Assemblywoman Schimel: Public Authorities Reform Bill Will Bring Oversight and Accountability to State Government

December 9, 2009
Great Neck – Assemblywoman Michelle Schimel announced the Assembly passed legislation to enact sweeping public authorities reform, stepping up accountability and shedding new light on the more than 700 public authorities operating with startling autonomy throughout New York (A.40012). Public authorities are quasi-governmental agencies created for a public purpose, such as the Metropolitan Transit Authority, public benefit corporations and the Thruway Authority, that operate largely without government oversight and with limited public scrutiny.

“For years we’ve been acutely aware that the state’s public authorities are in need of serious reform.
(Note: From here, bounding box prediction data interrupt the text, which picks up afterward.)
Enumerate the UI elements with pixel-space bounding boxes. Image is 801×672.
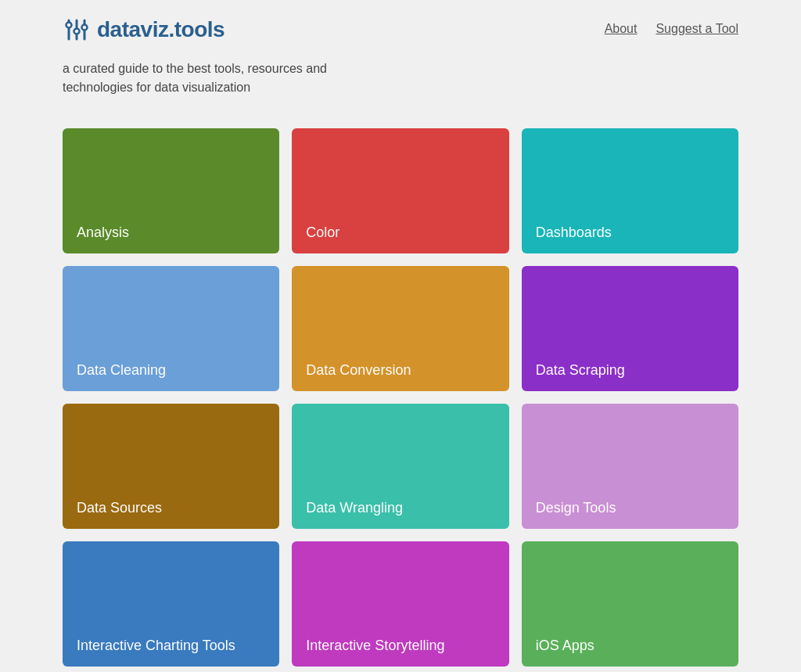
tagline-line2: technologies for data visualization [63,81,250,94]
svg-point-3 [66,23,72,28]
grid-item-data-wrangling[interactable]: Data Wrangling [292,404,508,529]
site-header: dataviz.tools About Suggest a Tool [0,0,801,52]
grid-item-label-data-cleaning: Data Cleaning [77,362,166,379]
grid-item-label-data-conversion: Data Conversion [306,362,411,379]
grid-item-data-cleaning[interactable]: Data Cleaning [63,266,279,391]
grid-item-analysis[interactable]: Analysis [63,128,279,253]
category-grid: AnalysisColorDashboardsData CleaningData… [0,113,801,672]
grid-item-label-analysis: Analysis [77,225,129,241]
logo-area: dataviz.tools [63,16,224,44]
svg-point-4 [74,29,80,34]
grid-item-label-dashboards: Dashboards [536,225,612,241]
grid-item-color[interactable]: Color [292,128,508,253]
grid-item-dashboards[interactable]: Dashboards [522,128,738,253]
grid-item-label-interactive-storytelling: Interactive Storytelling [306,638,444,654]
grid-item-label-ios-apps: iOS Apps [536,638,594,654]
grid-item-label-design-tools: Design Tools [536,500,616,516]
grid-item-label-interactive-charting: Interactive Charting Tools [77,638,235,654]
svg-point-5 [82,25,88,31]
grid-item-interactive-charting[interactable]: Interactive Charting Tools [63,541,279,667]
logo-icon [63,16,91,44]
suggest-tool-link[interactable]: Suggest a Tool [656,22,738,36]
grid-item-data-scraping[interactable]: Data Scraping [522,266,738,391]
tagline: a curated guide to the best tools, resou… [0,52,801,113]
about-link[interactable]: About [605,22,638,36]
grid-item-label-data-scraping: Data Scraping [536,362,625,379]
grid-item-data-sources[interactable]: Data Sources [63,404,279,529]
nav-links: About Suggest a Tool [605,16,738,36]
grid-item-design-tools[interactable]: Design Tools [522,404,738,529]
grid-item-label-data-sources: Data Sources [77,500,162,516]
grid-item-data-conversion[interactable]: Data Conversion [292,266,508,391]
grid-item-ios-apps[interactable]: iOS Apps [522,541,738,667]
grid-item-label-data-wrangling: Data Wrangling [306,500,403,516]
grid-item-interactive-storytelling[interactable]: Interactive Storytelling [292,541,508,667]
logo-text: dataviz.tools [97,17,224,42]
grid-item-label-color: Color [306,225,339,241]
tagline-line1: a curated guide to the best tools, resou… [63,62,327,75]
This summer, I sponsored/supported legislation to streamline public authority operations and increase oversight,” Assemblywoman Michelle Schimel said. “Too often, public authorities have lost their focus – burning through money and straying more and more from their mission statements. The Assembly has been a leader in recognizing the need for these reforms.”
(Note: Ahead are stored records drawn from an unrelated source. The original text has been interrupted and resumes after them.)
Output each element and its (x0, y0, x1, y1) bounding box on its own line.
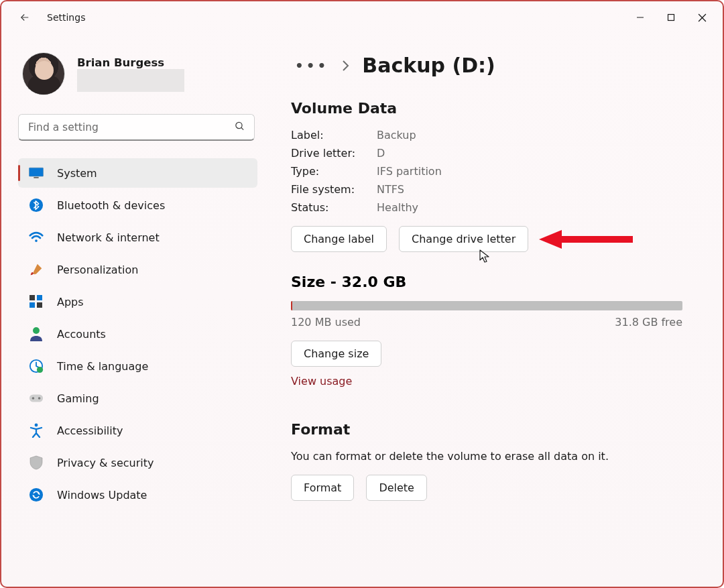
status-key: Status: (291, 201, 377, 214)
bluetooth-icon (29, 198, 44, 213)
back-button[interactable] (15, 7, 35, 27)
svg-line-5 (241, 127, 243, 129)
breadcrumb: ••• Backup (D:) (295, 54, 682, 77)
svg-point-14 (33, 327, 40, 334)
sidebar-item-label: Time & language (57, 360, 148, 373)
settings-window: Settings Brian Burgess (0, 0, 724, 588)
page-title: Backup (D:) (362, 54, 495, 77)
maximize-button[interactable] (656, 7, 686, 28)
minimize-button[interactable] (625, 7, 656, 28)
fs-key: File system: (291, 183, 377, 196)
sidebar-item-label: Windows Update (57, 489, 147, 502)
view-usage-link[interactable]: View usage (291, 375, 352, 388)
sidebar-item-label: Accessibility (57, 424, 123, 437)
wifi-icon (29, 230, 44, 245)
svg-rect-7 (34, 177, 38, 178)
titlebar: Settings (1, 1, 723, 34)
sidebar-item-accounts[interactable]: Accounts (18, 319, 257, 349)
svg-point-4 (236, 122, 242, 128)
user-block[interactable]: Brian Burgess (18, 52, 257, 95)
change-label-button[interactable]: Change label (291, 226, 387, 252)
svg-rect-12 (29, 302, 35, 308)
user-email-redacted (77, 69, 184, 92)
sidebar-item-label: Privacy & security (57, 457, 154, 469)
shield-icon (29, 455, 44, 470)
svg-point-19 (38, 397, 41, 400)
sidebar-item-network[interactable]: Network & internet (18, 223, 257, 252)
svg-rect-10 (29, 295, 35, 300)
brush-icon (29, 262, 44, 277)
drive-letter-val: D (377, 147, 682, 160)
svg-point-18 (32, 397, 35, 400)
change-size-button[interactable]: Change size (291, 341, 381, 367)
svg-rect-13 (37, 302, 42, 308)
nav-list: System Bluetooth & devices Network & int… (18, 158, 257, 510)
drive-letter-key: Drive letter: (291, 147, 377, 160)
status-value: Healthy (377, 201, 682, 214)
gamepad-icon (29, 391, 44, 406)
svg-rect-1 (668, 15, 674, 21)
sidebar-item-label: Personalization (57, 263, 138, 276)
avatar (22, 52, 65, 95)
usage-bar (291, 301, 682, 310)
sidebar-item-time-language[interactable]: Time & language (18, 351, 257, 381)
search-box[interactable] (18, 114, 255, 141)
format-button[interactable]: Format (291, 475, 354, 501)
change-drive-letter-button[interactable]: Change drive letter (399, 226, 528, 252)
sidebar-item-label: Accounts (57, 328, 106, 341)
user-name: Brian Burgess (77, 56, 184, 69)
type-value: IFS partition (377, 165, 682, 178)
close-icon (698, 13, 707, 22)
sidebar-item-bluetooth[interactable]: Bluetooth & devices (18, 190, 257, 220)
sidebar-item-label: Network & internet (57, 231, 160, 244)
close-button[interactable] (686, 7, 717, 28)
usage-bar-fill (291, 301, 292, 310)
content-scroll[interactable]: ••• Backup (D:) Volume Data Label: Backu… (264, 34, 716, 587)
maximize-icon (667, 13, 675, 21)
sidebar: Brian Burgess System (1, 34, 264, 587)
format-description: You can format or delete the volume to e… (291, 450, 682, 463)
monitor-icon (29, 166, 44, 180)
type-key: Type: (291, 165, 377, 178)
sidebar-item-personalization[interactable]: Personalization (18, 255, 257, 284)
app-title: Settings (47, 12, 85, 23)
sidebar-item-accessibility[interactable]: Accessibility (18, 416, 257, 445)
search-input[interactable] (18, 114, 255, 141)
person-icon (29, 327, 44, 341)
format-heading: Format (291, 421, 682, 438)
size-heading: Size - 32.0 GB (291, 274, 682, 290)
sidebar-item-windows-update[interactable]: Windows Update (18, 480, 257, 510)
sidebar-item-label: System (57, 167, 97, 180)
breadcrumb-ellipsis-button[interactable]: ••• (295, 58, 328, 74)
apps-icon (29, 294, 44, 309)
svg-point-20 (35, 424, 38, 427)
label-value: Backup (377, 129, 682, 141)
annotation-arrow (539, 227, 633, 251)
volume-properties: Label: Backup Drive letter: D Type: IFS … (291, 129, 682, 214)
svg-rect-6 (29, 168, 43, 176)
accessibility-icon (29, 423, 44, 438)
svg-point-9 (35, 239, 38, 242)
fs-value: NTFS (377, 183, 682, 196)
chevron-right-icon (341, 54, 350, 77)
sidebar-item-label: Bluetooth & devices (57, 199, 165, 212)
delete-button[interactable]: Delete (366, 475, 427, 501)
volume-data-heading: Volume Data (291, 100, 682, 117)
sidebar-item-apps[interactable]: Apps (18, 287, 257, 316)
free-label: 31.8 GB free (615, 316, 682, 329)
search-icon (234, 121, 245, 135)
sidebar-item-system[interactable]: System (18, 158, 257, 188)
arrow-left-icon (19, 11, 31, 23)
svg-point-8 (29, 198, 43, 212)
sidebar-item-label: Apps (57, 296, 84, 308)
svg-point-21 (29, 488, 43, 502)
clock-globe-icon (29, 359, 44, 373)
minimize-icon (636, 13, 644, 21)
sidebar-item-privacy[interactable]: Privacy & security (18, 448, 257, 477)
used-label: 120 MB used (291, 316, 361, 329)
refresh-icon (29, 487, 44, 502)
svg-marker-23 (539, 230, 562, 249)
label-key: Label: (291, 129, 377, 141)
svg-rect-17 (29, 395, 43, 402)
sidebar-item-gaming[interactable]: Gaming (18, 384, 257, 413)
A two-year investigation into the mismanagement of New York’s public authorities resulted in the Public Authority Accountability Act of 2005, Assemblywoman Schimel said. This legislation was an important first step toward improving public authority operations and oversight, but additional measures are needed to get and keep these agencies on track and functioning as they were intended.
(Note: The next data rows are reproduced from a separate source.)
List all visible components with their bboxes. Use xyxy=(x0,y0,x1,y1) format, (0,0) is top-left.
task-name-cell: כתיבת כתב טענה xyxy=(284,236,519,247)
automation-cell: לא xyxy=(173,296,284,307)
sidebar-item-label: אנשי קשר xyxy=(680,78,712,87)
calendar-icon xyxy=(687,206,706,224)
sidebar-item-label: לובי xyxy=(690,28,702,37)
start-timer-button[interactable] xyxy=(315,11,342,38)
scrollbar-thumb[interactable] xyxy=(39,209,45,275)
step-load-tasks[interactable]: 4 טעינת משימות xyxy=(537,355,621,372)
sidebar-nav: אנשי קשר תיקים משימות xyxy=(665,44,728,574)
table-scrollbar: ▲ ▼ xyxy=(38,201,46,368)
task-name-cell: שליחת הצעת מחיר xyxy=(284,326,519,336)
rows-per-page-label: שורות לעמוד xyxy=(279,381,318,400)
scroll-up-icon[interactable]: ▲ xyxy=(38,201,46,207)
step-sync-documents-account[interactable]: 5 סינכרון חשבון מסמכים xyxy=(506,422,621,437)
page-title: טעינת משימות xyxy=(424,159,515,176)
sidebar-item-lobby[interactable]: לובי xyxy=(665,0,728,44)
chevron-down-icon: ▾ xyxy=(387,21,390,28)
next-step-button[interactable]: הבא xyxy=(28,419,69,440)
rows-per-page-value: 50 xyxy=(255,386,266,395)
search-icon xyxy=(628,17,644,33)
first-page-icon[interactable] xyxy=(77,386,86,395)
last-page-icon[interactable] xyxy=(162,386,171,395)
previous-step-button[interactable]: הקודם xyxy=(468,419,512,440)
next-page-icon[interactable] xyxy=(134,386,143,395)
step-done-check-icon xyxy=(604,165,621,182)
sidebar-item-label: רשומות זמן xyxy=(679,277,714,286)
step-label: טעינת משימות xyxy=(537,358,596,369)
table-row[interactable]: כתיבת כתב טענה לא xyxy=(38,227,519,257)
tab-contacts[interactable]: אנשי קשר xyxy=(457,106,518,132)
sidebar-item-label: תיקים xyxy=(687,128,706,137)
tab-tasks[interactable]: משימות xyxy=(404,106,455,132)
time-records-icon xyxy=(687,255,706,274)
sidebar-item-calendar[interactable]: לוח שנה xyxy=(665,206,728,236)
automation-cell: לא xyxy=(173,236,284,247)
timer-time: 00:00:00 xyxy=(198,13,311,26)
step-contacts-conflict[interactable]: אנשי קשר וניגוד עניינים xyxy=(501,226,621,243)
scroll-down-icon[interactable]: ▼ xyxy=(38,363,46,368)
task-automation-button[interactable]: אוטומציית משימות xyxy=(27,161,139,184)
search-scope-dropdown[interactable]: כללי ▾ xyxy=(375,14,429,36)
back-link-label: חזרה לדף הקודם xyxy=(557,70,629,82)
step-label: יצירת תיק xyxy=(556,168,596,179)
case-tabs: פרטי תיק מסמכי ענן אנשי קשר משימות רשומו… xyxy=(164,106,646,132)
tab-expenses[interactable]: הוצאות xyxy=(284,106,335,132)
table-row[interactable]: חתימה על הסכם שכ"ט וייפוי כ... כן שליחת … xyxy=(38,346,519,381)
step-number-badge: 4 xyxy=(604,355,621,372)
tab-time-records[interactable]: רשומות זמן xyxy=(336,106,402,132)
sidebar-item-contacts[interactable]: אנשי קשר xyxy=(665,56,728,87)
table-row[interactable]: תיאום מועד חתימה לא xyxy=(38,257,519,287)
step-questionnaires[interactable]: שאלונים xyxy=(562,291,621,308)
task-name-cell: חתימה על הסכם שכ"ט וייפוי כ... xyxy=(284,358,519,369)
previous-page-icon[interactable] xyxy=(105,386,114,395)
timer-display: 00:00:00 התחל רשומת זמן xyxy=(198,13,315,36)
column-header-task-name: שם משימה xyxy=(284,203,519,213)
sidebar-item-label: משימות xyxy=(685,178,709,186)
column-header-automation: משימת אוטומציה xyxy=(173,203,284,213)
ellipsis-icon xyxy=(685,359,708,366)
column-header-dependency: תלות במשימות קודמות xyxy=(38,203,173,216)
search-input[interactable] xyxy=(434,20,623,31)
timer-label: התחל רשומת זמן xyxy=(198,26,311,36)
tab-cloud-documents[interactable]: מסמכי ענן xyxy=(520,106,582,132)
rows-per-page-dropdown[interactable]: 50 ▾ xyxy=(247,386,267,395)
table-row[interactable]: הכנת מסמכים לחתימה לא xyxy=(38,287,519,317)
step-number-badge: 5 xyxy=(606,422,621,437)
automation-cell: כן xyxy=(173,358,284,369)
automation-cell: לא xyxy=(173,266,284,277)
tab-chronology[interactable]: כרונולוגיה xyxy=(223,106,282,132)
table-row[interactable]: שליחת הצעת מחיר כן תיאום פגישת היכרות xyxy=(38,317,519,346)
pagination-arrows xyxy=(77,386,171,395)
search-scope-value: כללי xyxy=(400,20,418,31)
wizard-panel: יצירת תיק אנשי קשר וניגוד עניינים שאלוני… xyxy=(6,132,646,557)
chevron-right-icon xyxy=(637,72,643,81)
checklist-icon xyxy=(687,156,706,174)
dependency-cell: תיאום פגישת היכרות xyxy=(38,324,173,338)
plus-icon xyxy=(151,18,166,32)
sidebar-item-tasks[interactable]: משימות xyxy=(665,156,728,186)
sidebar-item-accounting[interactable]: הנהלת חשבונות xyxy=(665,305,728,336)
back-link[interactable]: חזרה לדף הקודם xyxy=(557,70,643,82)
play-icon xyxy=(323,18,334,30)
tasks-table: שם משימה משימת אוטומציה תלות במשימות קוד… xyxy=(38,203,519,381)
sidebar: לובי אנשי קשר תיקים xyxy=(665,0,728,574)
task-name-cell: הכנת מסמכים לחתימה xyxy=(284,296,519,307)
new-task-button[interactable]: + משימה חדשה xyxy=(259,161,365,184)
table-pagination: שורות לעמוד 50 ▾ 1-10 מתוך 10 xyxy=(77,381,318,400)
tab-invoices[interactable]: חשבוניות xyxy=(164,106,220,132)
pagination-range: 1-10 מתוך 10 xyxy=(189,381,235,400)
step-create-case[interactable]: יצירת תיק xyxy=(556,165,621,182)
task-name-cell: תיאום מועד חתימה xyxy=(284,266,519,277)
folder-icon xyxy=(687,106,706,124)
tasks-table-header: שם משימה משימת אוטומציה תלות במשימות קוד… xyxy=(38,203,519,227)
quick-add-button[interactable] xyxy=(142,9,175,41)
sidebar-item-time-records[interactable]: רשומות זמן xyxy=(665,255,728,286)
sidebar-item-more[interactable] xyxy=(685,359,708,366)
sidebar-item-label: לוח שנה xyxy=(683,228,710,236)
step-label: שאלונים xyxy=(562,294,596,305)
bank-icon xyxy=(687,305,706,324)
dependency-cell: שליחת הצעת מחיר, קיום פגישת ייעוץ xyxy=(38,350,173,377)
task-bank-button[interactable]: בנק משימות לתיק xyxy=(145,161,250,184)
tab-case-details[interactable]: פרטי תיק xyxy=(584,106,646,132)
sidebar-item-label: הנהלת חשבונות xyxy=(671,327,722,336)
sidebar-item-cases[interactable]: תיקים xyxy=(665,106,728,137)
Recognizing the need for comprehensive reform of New York’s public authorities, the legislation I supported delivers critical reform by:

  • strengthening the Authority Budget Office by adding additional powers and responsibilities;
  • adding to and strengthening provisions governing public authorities’ boards of directors, encouraging accountability and reform;
  • providing the comptroller the power to pre-approve public authority contracts over $1 million that are not competitively bid;
  • strengthening rules and closing loopholes regarding the sale of property by public authorities below fair market value;
  • creating strict new rules to control public authority debt;
  • ensuring that public authorities, including some subsidiaries, are subject to legislative and executive approval;
  • requiring that state authorities maintain a record of lobbying contacts made in an attempt to influence any rule, regulation or ratemaking procedure of such authority;
  • providing whistle-blower protections for employees of public authorities;
  • requiring confirmation of the CEO/Executive Director of the Dormitory Authority, Thruway Authority, Power Authority, and Long Island Power Authority; and
  • strengthening labor agreements for the development of hotels and convention centers in which a public authority has a proprietary interest.

“This legislation has tremendous support from the public and provides the reforms that New York’s public authorities need,” Assemblywoman Michelle Schimel said. “Especially in difficult economic times, the people of New York deserve to know where and how their money is being spent.”